Lightning Tree Grove (God, doesn’t the name just say it all?) is the nearest thing to hell on earth. It’s an abandoned estate between Dumbarton and Renton, one of those wretched fifties and sixties examples of bad urban planning, and it’s basically already dead and just waiting for the undertaker’s hearse to arrive. Number twenty-nine Humbert Terrace is a three-bedroom semi at the edge of the estate and when I lift up my head from writing this letter and look out of the window, what do I see? Three hundred houses shivering at the edge of miserable, deserted fields, some of the windows grilled up by Environmental Services because they’ve found asbestos in the attics, all the walls covered with graffiti, tiles flapping around on roofs, and a cul-de-sac where cars come from Dumbarton to fly-tip, so that the streets are littered with Buckfast tonic-wine bottles and dirty nappies. It’s going to be concreted over so they can build a leisure centre, but there are still about twenty people clinging on to their pitiful lives here: mostly squatters and asylum-seekers–lots of women in headscarves loping along the streets with long, timid faces. God knows what they must think of the place. Talk about out of the frying-pan and into the fire.

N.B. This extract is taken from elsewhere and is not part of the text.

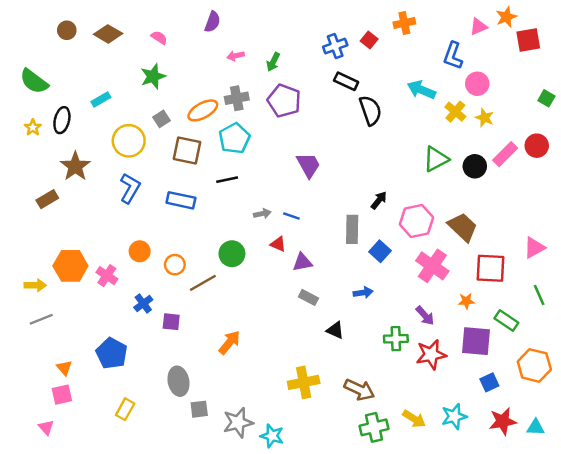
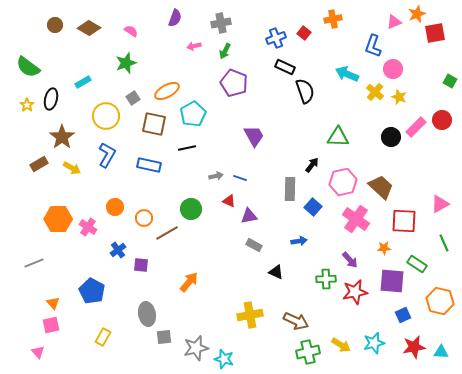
gray cross: (237, 98) -> (221, 23), moved
green triangle: (436, 159) -> (338, 137), moved, turned 30
yellow arrow: (35, 285) -> (72, 168), moved, turned 30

Of course, when we first arrived it was dark so we had no idea how horrible it was. It just seemed very, very quiet and deserted. The babysitter unlocked the door, struggling a bit with the unfamiliar keys, and let us in, clicking on the light. We all filed in behind him, to this horrible, damp little house. Oakesy went straight to the windows and began rattling them, checking the locks, and Angeline, who hadn’t said a word on the journey, shuffled sideways and sat down on the nearest sofa with her coat pulled tight round her, glaring at the floor. I stood in the middle of the room, looking around feeling really depressed.

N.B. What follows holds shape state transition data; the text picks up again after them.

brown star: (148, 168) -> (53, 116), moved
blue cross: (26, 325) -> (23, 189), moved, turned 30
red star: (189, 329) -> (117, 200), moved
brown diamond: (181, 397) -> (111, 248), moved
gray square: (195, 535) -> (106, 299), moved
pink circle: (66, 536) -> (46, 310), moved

It was much, much nastier there than at the bungalow, I could see that straight away. Everything was rather stiffly positioned, as if it had been doing a mad dance in the dark before we arrived and had to freeze when the babysitter’s key rattled in the lock: two peeling fake leather sofas sat at untidy angles, and a dust-covered TV on a black veneer video cabinet was pushed into the corner. All still and noiseless, you could imagine the place was waiting for us to leave, tensed, hating our intrusion. It was open-plan, the ground floor, and beyond the seating area was a kitchen someone had tried to make cheery with bright yellow-papered walls and turquoise tiles, primrose yellow mugs on a rustic mug tree. But it felt like a deserted institution: ‘Do NOT use the grill!!!!’ said a sign taped to the oven. ‘The grill has been disabled for your safety!!!!!’

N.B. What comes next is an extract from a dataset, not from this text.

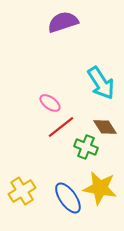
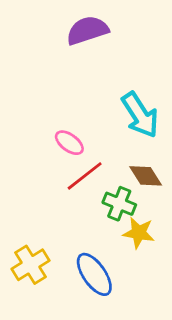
yellow star: (100, 188) -> (139, 233), moved, size x0.7

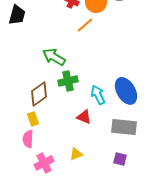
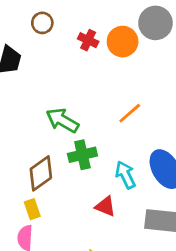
orange line: (85, 25) -> (130, 113), moved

‘Aye.’ The babysitter wandered over to the corner, where a bundle of wires poked out of the ceiling above an empty bracket. He hooked a finger round the bracket and gave it a small tug. ‘Used to be a camera here. And over there. Which means somewhere there’ll be a…’ He opened a cupboard in the kitchen, peered inside, then closed it and went into the hallway where he opened a door under the stairs. ‘Yes, here. The console room.’ Oakesy and I crowded round and saw a little control panel, all the electronics ripped out, the holes pocked with spider-webs. An ageing rota sheet was thumbtacked to the wall. ‘Yes.’ He put his hands on the doorframe and leaned his head back outside the cupboard, craning his neck to follow the wires that led up the wall and out of sight under the stair carpet. ‘They told me this used to be the rape suite.’
‘The what?’ I said. ‘The what suite?’
‘Rape suite.’ He turned to me and the instant he saw my face his expression changed. ‘Yeah,’ he said hurriedly, ducking back out and closing the door. ‘I know. Daft expression. It’s just what the lads call it. Some of the lassies who used to come here had been—’ He broke off, blushing and scratching his head in embarrassment.
‘Raped, you mean? We know. The chief inspector told us.’
‘It’s somewhere safe, isn’t it? Safer than being in the station. You’re safe here.’
‘Are you sure?’
‘Of course. And, anyway you can coorie down here better. It’s more cosy here than the station.’
I rubbed my eyes and sighed. Cosy? Cosy? It was horrible. Just horrible. If you ask me, all those raped girls and abused children and victims of racial harassment must have left something behind them in the house–some of their distress still clinging to the rag-rolled wallpaper–because when I did the rounds that night shivers went down my spine, just as if something very bad had happened there. Or was going to happen. At the back of the house, behind the kitchen, there was an examination room, still with a couch in the corner, as if we needed reminding what the place was once used for. None of the rooms had been properly cleaned–there was a stained baby’s cot in one of the bedrooms with a patch of dried vomit on the wall behind it, dead flies all over the carpets and a used condom in the kitchen sink. Viva bureaucracy, I say. I hooked the condom out with the end of a spoon and dropped it into the bottom of a white bin-bag, where it lay, dried out and brown, as transparent as old human skin.